Kosheri ( adapted from Ottolenghi: the Cookbook)
3/4 cup Puy lentils
1 cup basmati rice
2 tbs. butter
2/3 cup vermicelli noodles, broken into small pieces
2 cups water
1/2 tsp. freshly grated nutmeg
1 1/2 tsp ground cinnamon
1 1/2 tsp. salt
1/2 tsp. pepper
4 tbs. olive oil
2-3 white onions, thinly sliced (the caramelized onions make the dish; whatever you do, don’t skimp on them)
Spicy tomato sauce
4 tbs. olive oil
2 garlic cloves, crushed
2 hot red chilies, seeded & finely diced (or about 1/2 tsp. Marash or Aleppo pepper–or a combination of both–more if you like)

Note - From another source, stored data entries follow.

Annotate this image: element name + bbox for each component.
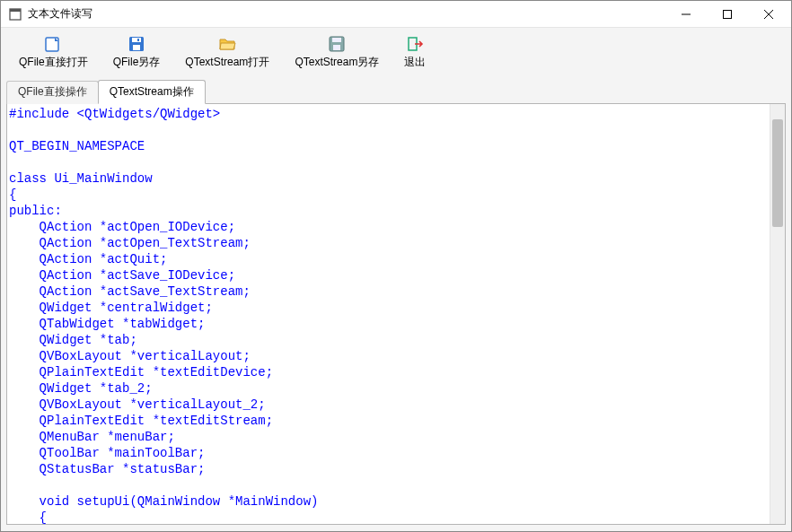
minimize-button[interactable] — [665, 1, 707, 28]
client-area: QFile直接打开 QFile另存 QTextStream打开 QTextStr… — [1, 28, 791, 531]
tab-bar: QFile直接操作 QTextStream操作 — [6, 79, 786, 104]
exit-icon — [406, 35, 424, 53]
save-icon — [128, 35, 145, 53]
qtextstream-open-button[interactable]: QTextStream打开 — [172, 33, 282, 74]
toolbar: QFile直接打开 QFile另存 QTextStream打开 QTextStr… — [6, 31, 786, 77]
titlebar: 文本文件读写 — [1, 1, 791, 28]
toolbar-label: 退出 — [404, 55, 426, 70]
tab-qtextstream[interactable]: QTextStream操作 — [98, 80, 206, 104]
window-title: 文本文件读写 — [28, 6, 92, 22]
toolbar-label: QFile另存 — [113, 55, 161, 70]
svg-rect-3 — [724, 11, 732, 19]
folder-open-icon — [218, 35, 236, 53]
toolbar-label: QFile直接打开 — [19, 55, 88, 70]
file-open-icon — [44, 35, 62, 53]
toolbar-label: QTextStream另存 — [295, 55, 379, 70]
scrollbar-thumb[interactable] — [772, 119, 783, 227]
toolbar-label: QTextStream打开 — [185, 55, 269, 70]
close-button[interactable] — [748, 1, 789, 28]
svg-rect-1 — [10, 9, 21, 12]
save-stream-icon — [328, 35, 346, 53]
svg-rect-12 — [332, 38, 341, 42]
vertical-scrollbar[interactable] — [770, 104, 785, 524]
exit-button[interactable]: 退出 — [392, 33, 438, 74]
tab-label: QFile直接操作 — [18, 85, 87, 98]
qfile-save-button[interactable]: QFile另存 — [101, 33, 173, 74]
content-area: #include <QtWidgets/QWidget> QT_BEGIN_NA… — [6, 104, 786, 525]
text-editor[interactable]: #include <QtWidgets/QWidget> QT_BEGIN_NA… — [7, 104, 770, 524]
app-icon — [8, 7, 22, 22]
qfile-open-button[interactable]: QFile直接打开 — [6, 33, 101, 74]
window-controls — [665, 1, 789, 27]
svg-rect-8 — [132, 38, 141, 42]
svg-rect-13 — [333, 45, 340, 50]
maximize-button[interactable] — [707, 1, 748, 28]
svg-rect-9 — [133, 45, 140, 50]
svg-rect-10 — [137, 39, 139, 41]
qtextstream-save-button[interactable]: QTextStream另存 — [282, 33, 392, 74]
tab-label: QTextStream操作 — [110, 85, 194, 98]
tab-qfile[interactable]: QFile直接操作 — [6, 81, 99, 105]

1 28 oz. can of organic, diced tomatoes
4 tbs. cider vinegar
3 tsp. salt
2 tsp. ground cumim
1 tbp. tomato paste
Handful of cilantro leaves, chopped
Caramelize the onions first. Heat the olive oil in a large frying pan and sauté the onions over medium heat for 20 minutes, until they are well-caramelized. Drain on paper towels. Clean the pan and use it to make the tomato sauce.
For the tomato sauce: In the same heavy frying pan, sauté garlic and chilies in the olive oil for two minutes. Add chopped tomatoes, vinegar, salt and cumin. Bring to a boil, then reduce heat and simmer for 20 minutes, until slightly thickened. Stir in the tomato paste and adjust the seasonings. Refrigerate or leave to cool to room temperature.
While the sauce simmers, prepare the lentils. Rinse them well, then transfer them to a large saucepan with a lid. Cover completely with water and bring to a boil. Reduce heat and simmer for 25 minutes. The lentils should be tender, but intact. Drain them in a colander and set aside. Clean pan and use it to make the rice & vermicelli.
Then make the rice. Rinse rice well. In the sauce pan that you used to cook the lentils, melt butter in over medium heat. Add the raw vermicelli, stir and continue frying and stirring until vermicelli turns golden brown. Add the drained rice and stir until the entire mixture is well-c0ated by the melted butter. Add the water and reduce heat to low. Simmer for 12 minutes. Turn off heat, remove the pot lid, cover the pan with a clean dish towel and replace the lid. Leave alone for five minutes to allow the towel to absorb extra moisture from the rice (don’t be tempted to skip this step; it’s easy enough to do and is worth the small amount of effort).
To serve, empty the lentils, rice/vermicelli and most of the onions onto a large serving platter. Adjust the seasonings and gently toss everything together. Garnish with the remaining onions and serve with warmed tomato sauce. Kosheri is especially good along with warm pita or flat bread. A bit of Greek yogurt on the side would not be an unwelcome addition. This dish reheats well in the microwave.